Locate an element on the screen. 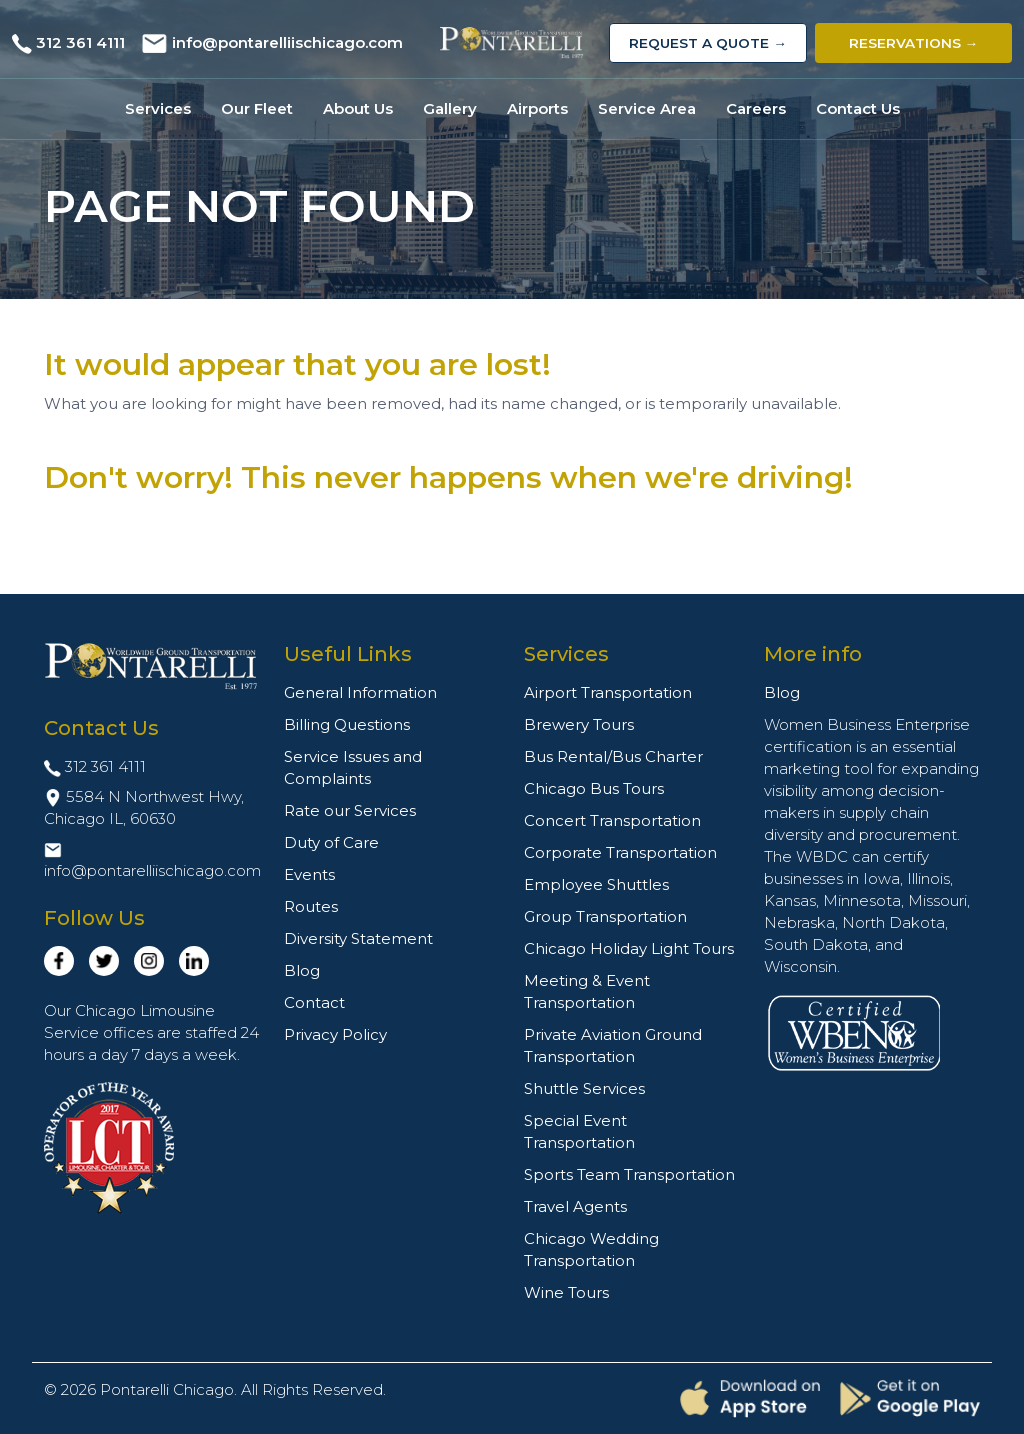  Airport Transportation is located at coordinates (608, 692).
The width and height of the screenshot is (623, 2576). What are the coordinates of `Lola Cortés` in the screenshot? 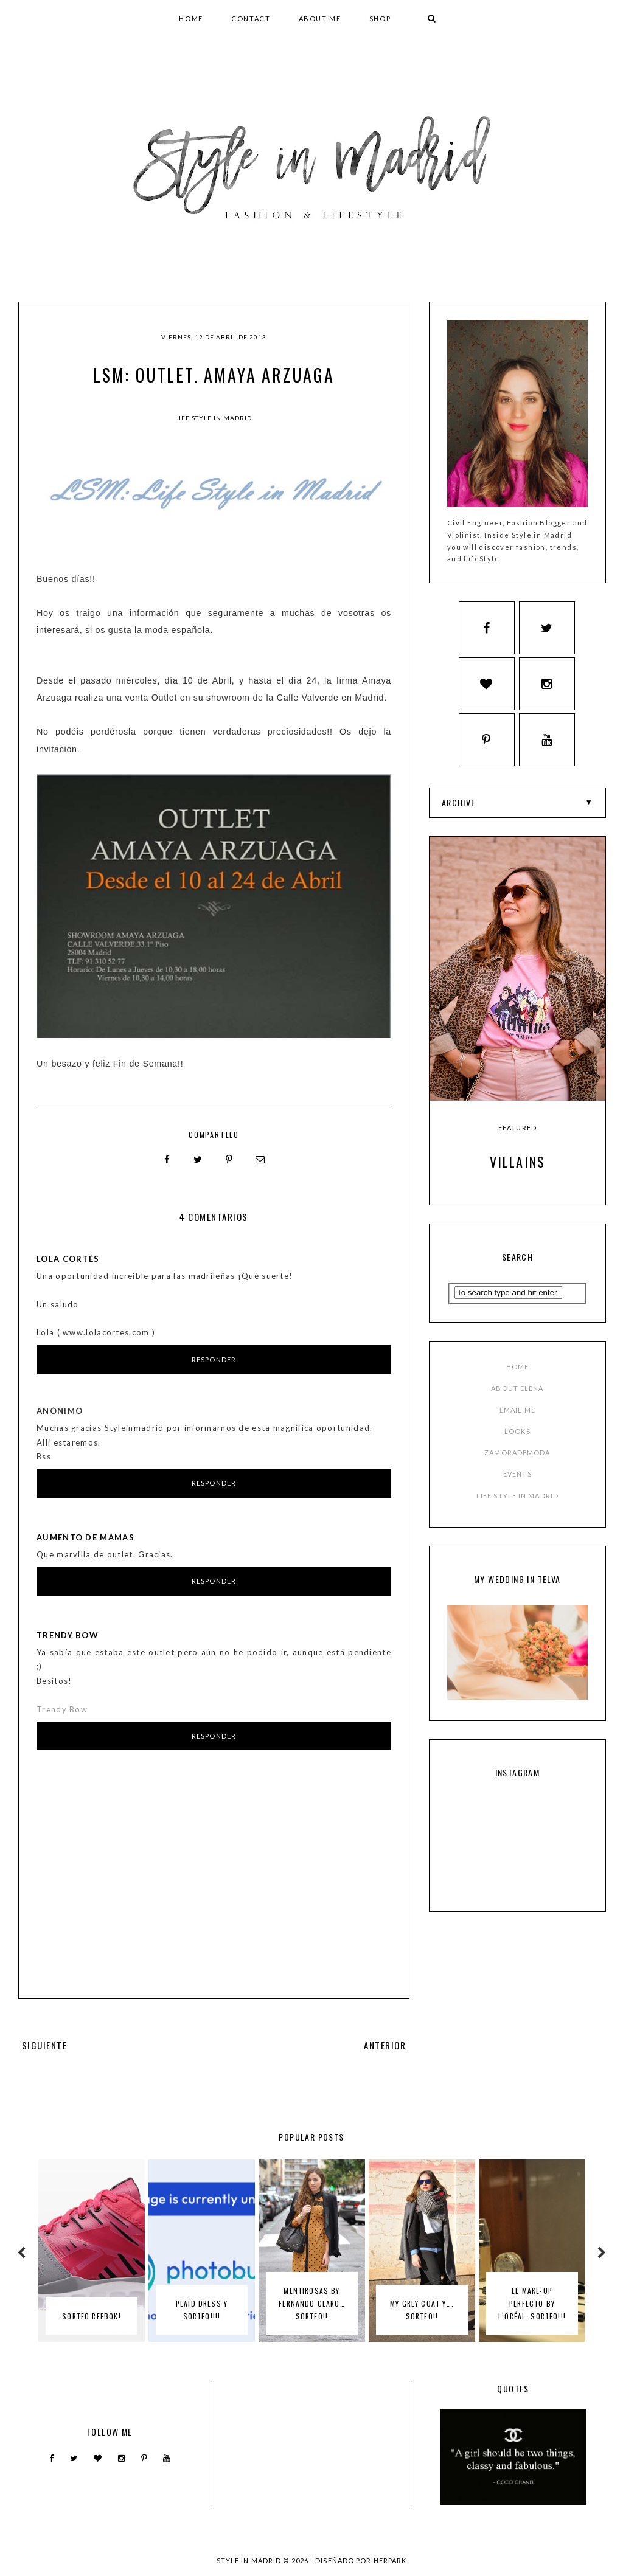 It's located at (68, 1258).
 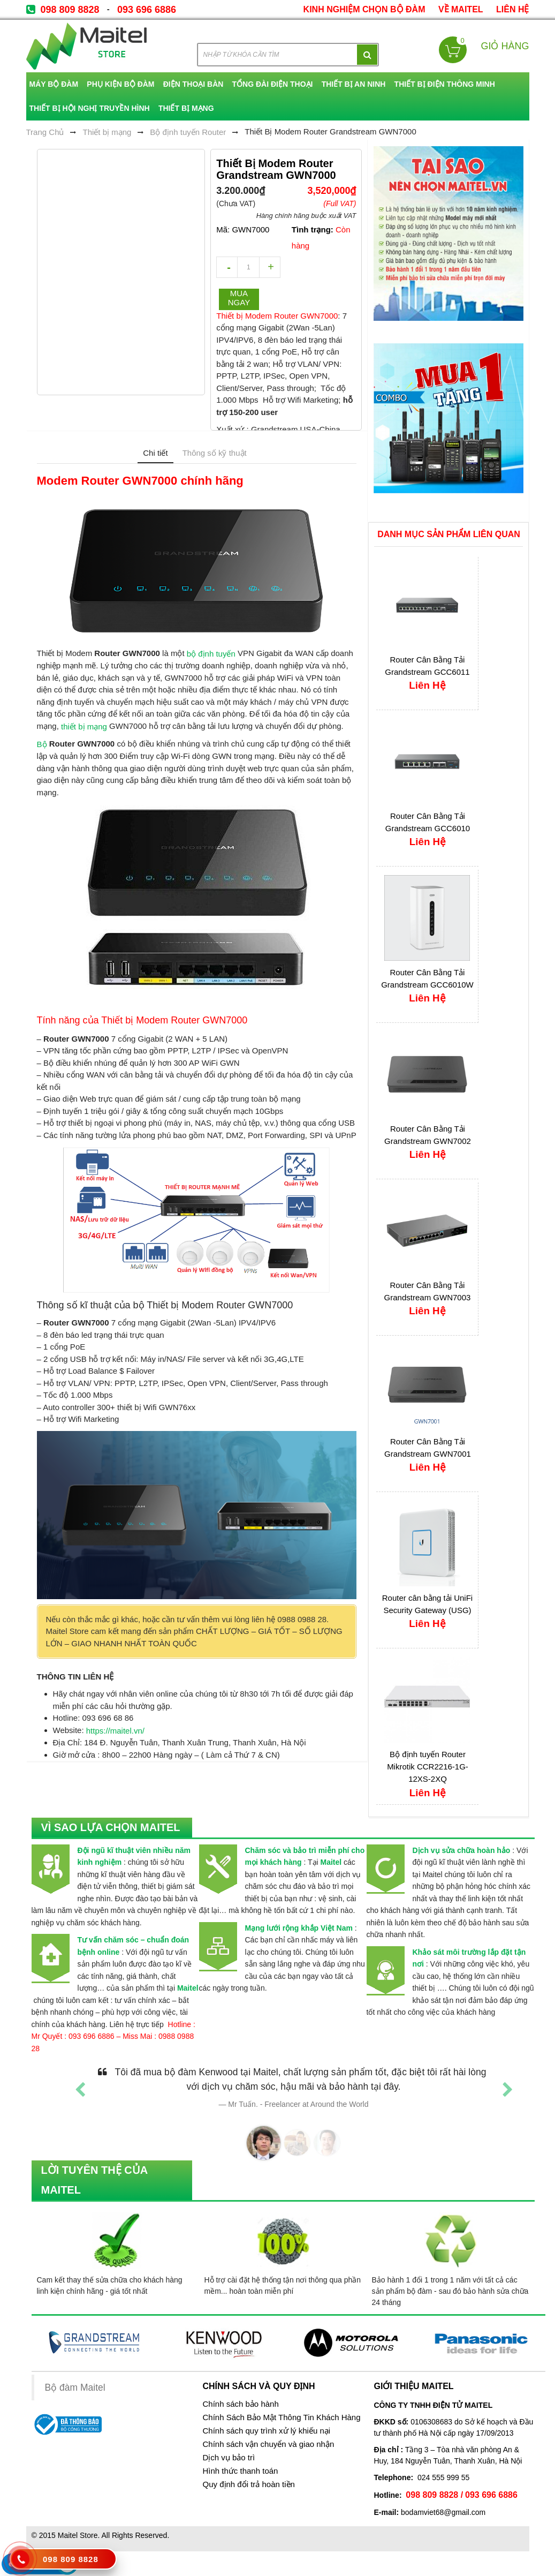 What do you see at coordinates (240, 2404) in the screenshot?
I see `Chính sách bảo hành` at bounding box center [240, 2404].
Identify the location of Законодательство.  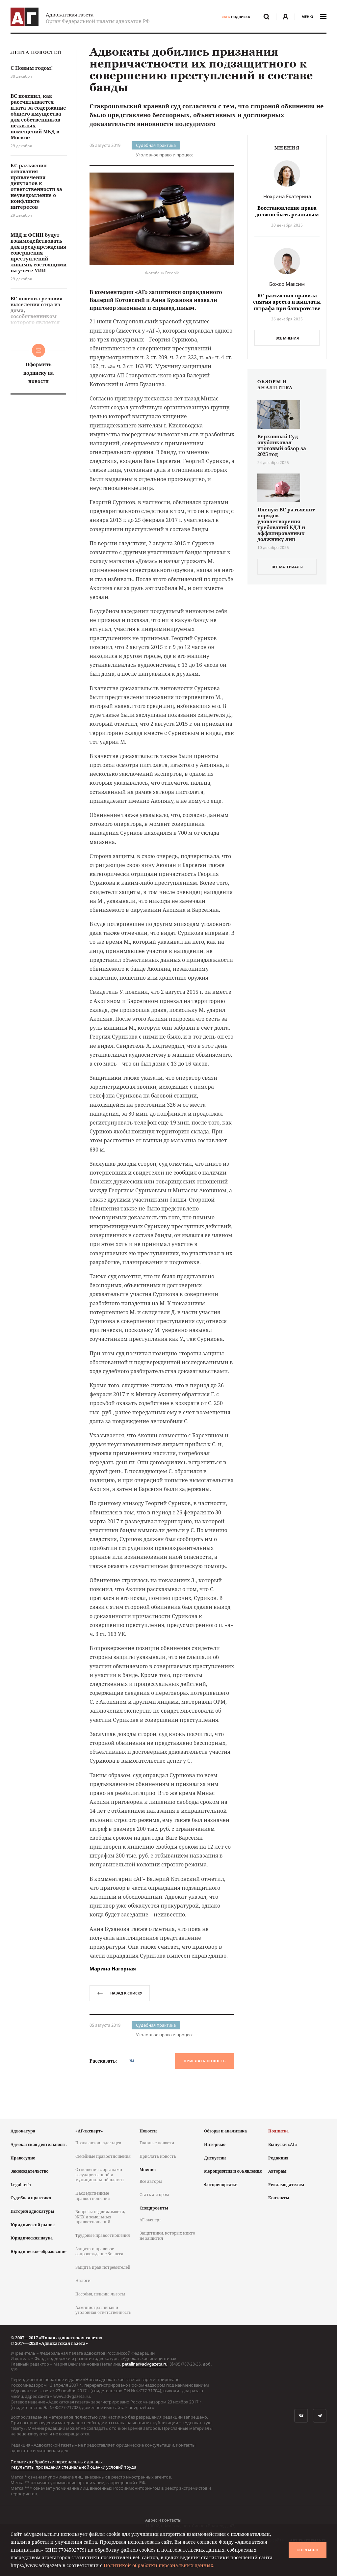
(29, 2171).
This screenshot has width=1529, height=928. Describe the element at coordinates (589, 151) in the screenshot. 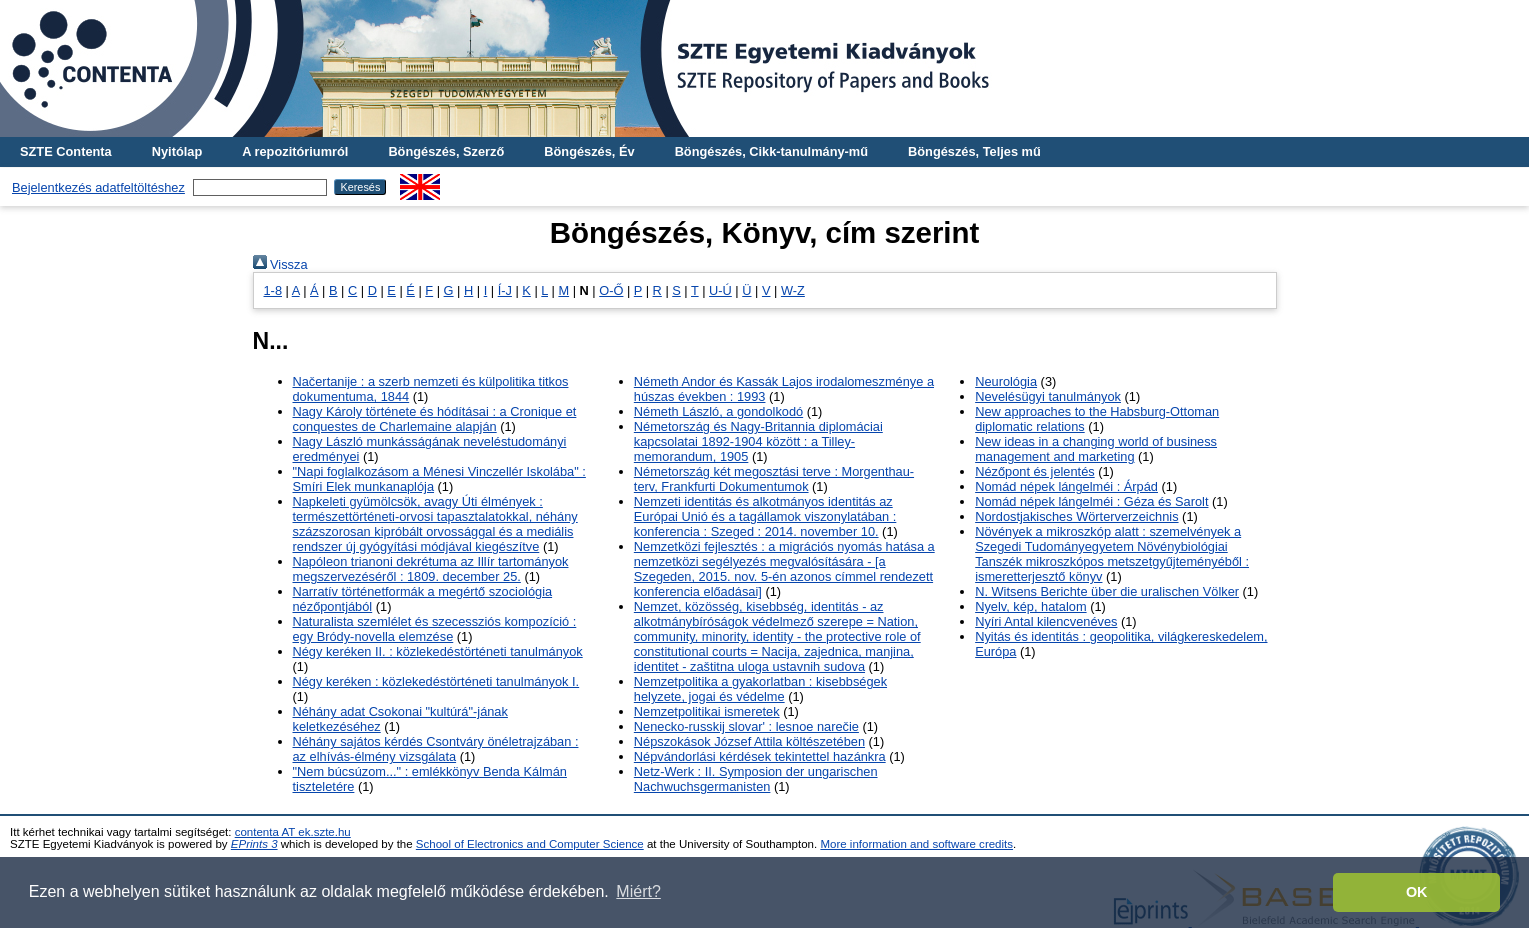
•••••
▶ **REQUIREMENT**:
Leave out every picture, and repeat word for word only the lines from the one holding "Identify the location of Законодательство." through the end of the entries above, both ends included.

▶ **PROBLEM SOLUTION**:
Identify the location of Законодательство.  
(29, 2171).
This screenshot has width=1529, height=928. Describe the element at coordinates (589, 151) in the screenshot. 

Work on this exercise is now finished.